According to the Ohio Medical Marijuana Control Program website established by the state, the following forms of medical marijuana are permitted: Oils, tinctures, plant material, edibles and patches. The law prohibits the use of medical marijuana by smoking or combustion, but does allow for vaporization.

Ohio medical marijuana cards will only be available to residents of the state.

The law creating Ohio’s MMCP lists 21 conditions qualifying someone to obtain medical marijuana. They include AIDS, amyotrophic lateral sclerosis, Alzheimer’s disease, cancer, chronic traumatic encephalopathy, Crohn’s disease or another seizure disorder, fibromyalgia, glaucoma, hepatitis C, inflammatory bowel disease, multiple sclerosis, pain that is either chronic and severe or intractable, Parkinson’s disease, positive status for HIV, post-traumatic stress disorder, sickle cell anemia, spinal cord disease or injury, Tourette’s syndrome, traumatic brain injury and ulcerative colitis.

Residents can petition the state to accept other medical conditions or methods of using marijuana starting in November.

Petrella believes residents will come to appreciate the new businesses.

“OVNR is a locally owned and operated business,” he said. “We live here and are committed to doing what is best for the citizens of this area. OVNR will be a good community partner and work with local charities, health care providers and patients. Our company will be a veteran-friendly business, focused on serving our patients’ needs, employing local residents and boosting the local economy.”

Petrella noted the new business venture is personal for him. Two years ago, his father, who was allergic to many narcotics and suffered serious side-effects from others, was fighting cancer.

“I watched the pain and suffering my father went through during his battle with Stage 4 cancer. That experience inspired me to pursue this license and to find alternative methods to help provide relief for those suffering with chronic illness and pain. We look forward to establishing our dispensary in Jefferson County to serve the needs of the community and complying with state laws and regulations,” he said.

He plans to make education about medical marijuana a large part of his business, as he believes there are a lot of misconceptions out there.

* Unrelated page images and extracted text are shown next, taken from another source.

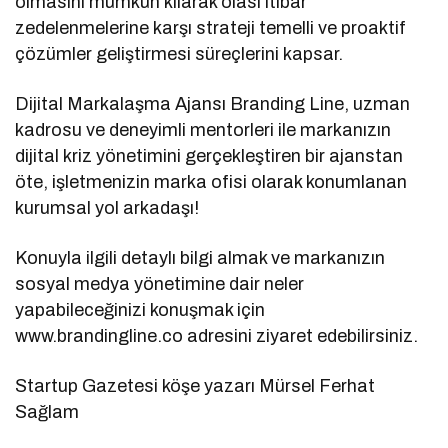
olmasını mümkün kılarak olası itibar
zedelenmelerine karşı strateji temelli ve proaktif
çözümler geliştirmesi süreçlerini kapsar.
Dijital Markalaşma Ajansı Branding Line, uzman
kadrosu ve deneyimli mentorleri ile markanızın
dijital kriz yönetimini gerçekleştiren bir ajanstan
öte, işletmenizin marka ofisi olarak konumlanan
kurumsal yol arkadaşı!
Konuyla ilgili detaylı bilgi almak ve markanızın
sosyal medya yönetimine dair neler
yapabileceğinizi konuşmak için
www.brandingline.co adresini ziyaret edebilirsiniz.
Startup Gazetesi köşe yazarı Mürsel Ferhat
Sağlam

“I really want to educate the community about what it is,” he said. “It’s not just people walking in.”

Gale said he believes the new businesses will boost the economy in the village.

“Wintersville is in a great place and time where you will see many changes to existing buildings and new additional business that will benefit Wintersville and our local economy. These dispensaries are just the tip of the iceberg of multi-million dollars of investments coming to enhance our business community and our economy while providing vital resources for our residents and the surrounding communities. There will be more to come in the health care services, bringing many jobs and specialized services,” he said.

“I think all the new business coming to Wintersville and the infrastructure improvements to some of our current building properties will provide more patrons to our current business, and I’m hoping with that we can see some further business such as family-style restaurants locate into our community, since there will be an influx of traffic coming through the village that will benefit all of our current and new businesses on the horizon.”

The other applicants included Hill Botanicals LLC, also known as One, owned by Jonathan Yoder in Jefferson County, and Ohio Valley Med Can owned by Ron Naylor in Belmont County.

Applicants had to pay an application fee of $5,000 and must pay the state a $70,000 operational fee every two years.

Petrella stated the process was not an easy one.

He had to hire a legal team, establish a board of directors, include business and security plans as well as complete the extensive application.

After meeting the basic criteria, applicants were scored on their business plan, operations plan and patient care plan.